We expected father [Charles] to walk in every minute and find us in our sad plight. The boys had their hats in hand ready to fly when they heard the latch key turn. But thanks to our luck, father didn't turn up until twelve, and his little "wuf" was sound asleep and snoring when he climbed in.


    Whether or not she actually committed adultery, another portion of her letter to Hallenbeck left little doubt about her intentions. "One question I would ask of you loved one—have you feather beds and no bed bugs in your apartment? I'm used to one and not the other." In addition to the damning letter, Charles claimed that she subsequently visited Hallenbeck in his Spokane apartment. She mustered a weak excuse in court, calling the letter a joke written at the urging of a friend, but offered no other defense against the allegations.

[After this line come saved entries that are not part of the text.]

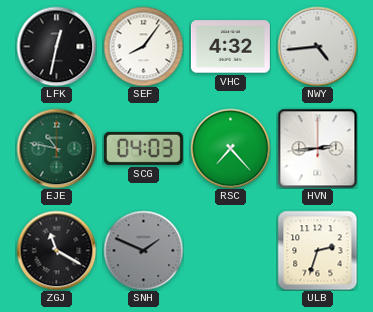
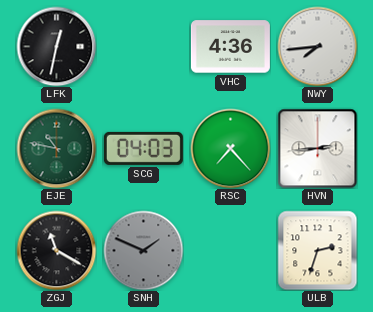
SEF: 8:06 -> none
VHC: 4:32 -> 4:36
NWY: 4:44 -> 7:44
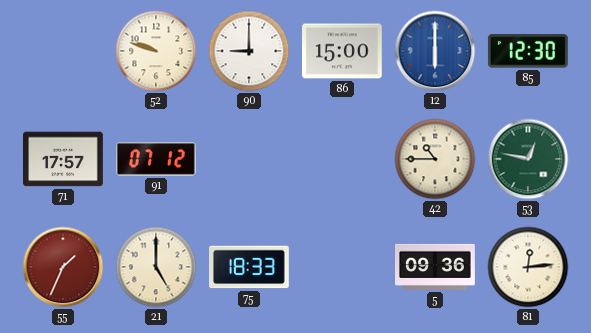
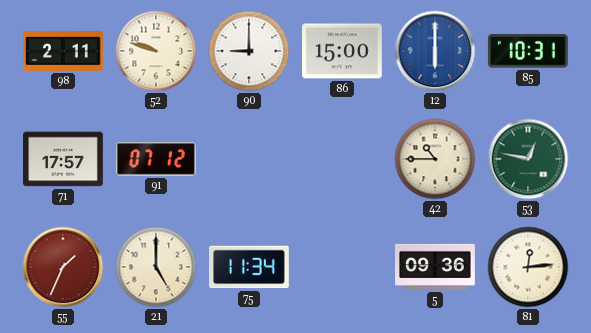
98: none -> 2:11
85: 12:30 -> 10:31
75: 18:33 -> 11:34
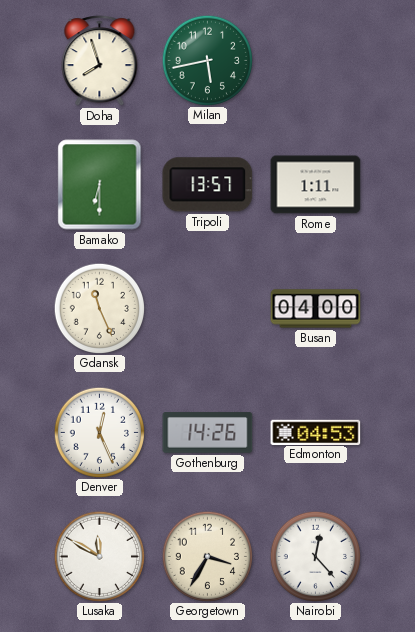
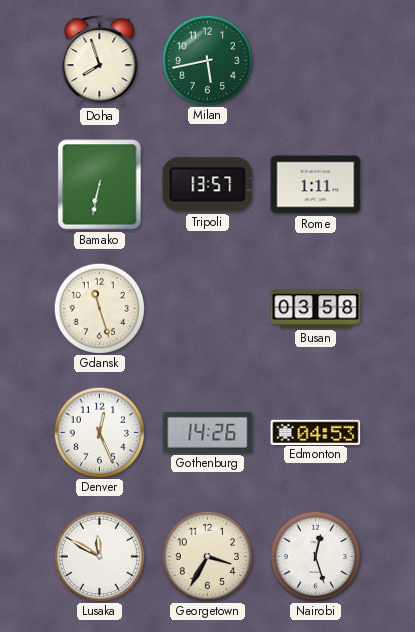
Bamako: 6:30 -> 6:32
Gdansk: 11:26 -> 11:27
Busan: 04:00 -> 03:58
Nairobi: 12:23 -> 12:27
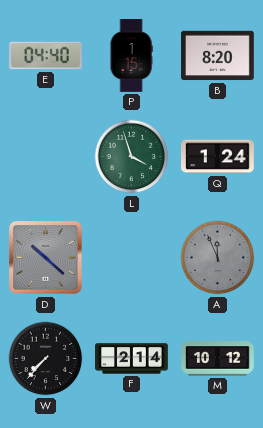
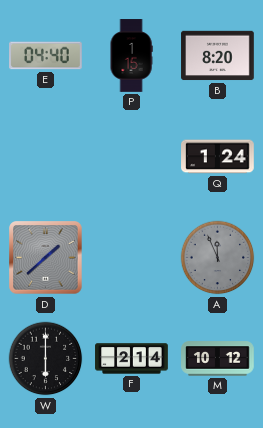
L: 3:57 -> none
D: 10:22 -> 1:38
W: 7:37 -> 6:00
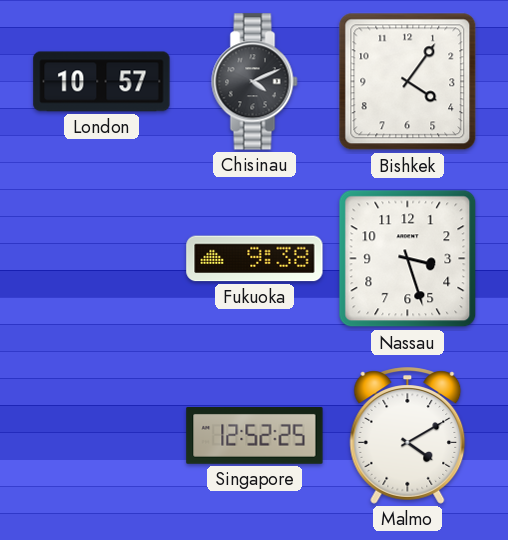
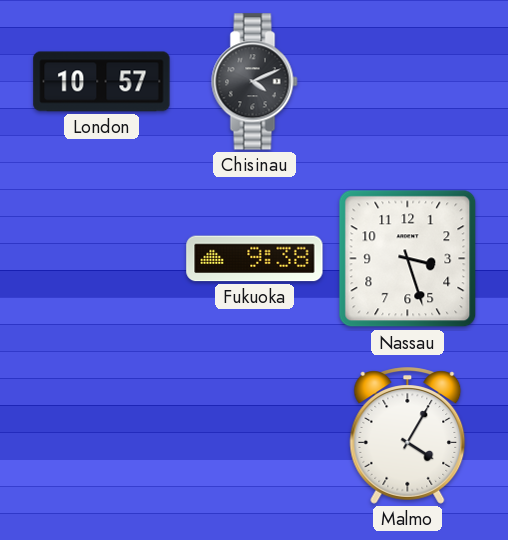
Bishkek: 4:06 -> none
Singapore: 12:52 -> none
Malmo: 4:10 -> 4:05
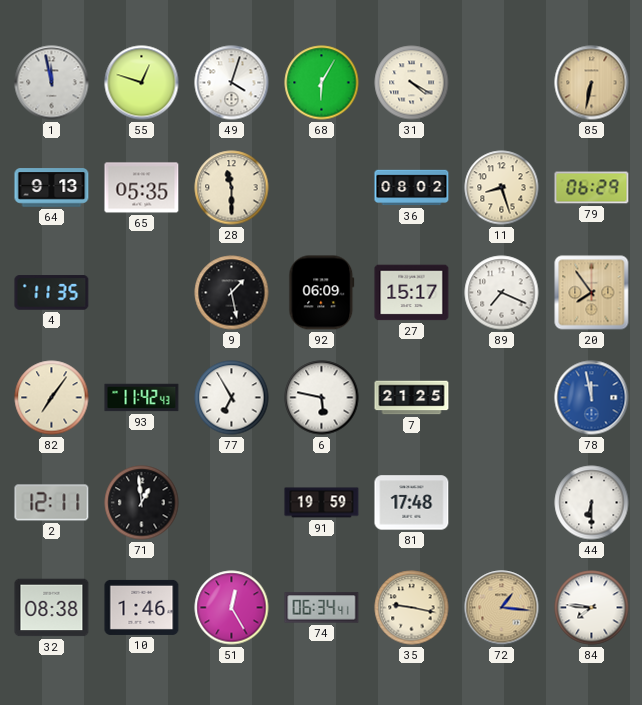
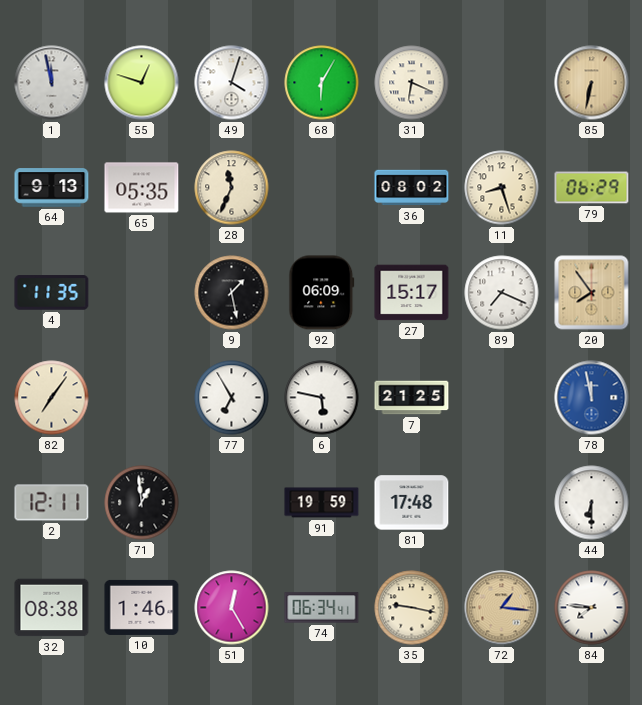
31: 4:20 -> 6:19
28: 11:30 -> 11:34
93: 11:42 -> none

    The claims, complaints, and countercomplaints continued for months, until finally at ten o'clock on March 4, 1915, the judge presented the final decree. The marriage ended with a whack of his gavel, but the court appearance was only a formality. Days earlier, both parties had signed the judge's stipulations regarding disposition of property and custody of the baby. Grace was awarded custody of her son, the house on Foster Avenue, and its furniture. Charles kept everything else, including the house on Eleventh Street and the right to visit Gregory "at any time during reasonable hours." He paid fifty dollars to fulfill a temporary alimony award, after which he was under no further obligation to Grace or the boy. Evidently, his documentation of Grace's affair had the desired effect on the judge, who took a dim view of her behavior and refused to grant continued alimony.

    In the meantime, Grace was already living with Ellsworth Hallenbeck in Spokane, and taking no pains to hide it. She was even listed beside his name in the 1915 city directory, issued months before the divorce. Considering all the trouble she had gone through with Charles, she did not make much of a change; Ellsworth was merely a younger version, but otherwise cut from similar cloth.


    Born in Geneva, New York, on May 2, 1888, Ellsworth was raised in Wenatchee, Washington, along the Columbia River, where he developed a reputation for shenanigans with a gang calling themselves the Dirty Dozen. According to family lore, he had the number five tattooed on the inside of his thigh, putting him roughly in the middle of the gang's hierarchy. Described as "the type that wasn't afraid to try anything," he once took up a challenge from another youth to cross the Columbia. The bet was only fifty cents, but the conditions made it stimulating: the river was frozen, and Ellsworth had to cross it naked. Presumably his clothing remained on the near bank, meaning that he had to cross the ice in both directions before he could get dressed again. He did not have to swim it, just run across, and he pocketed the reward.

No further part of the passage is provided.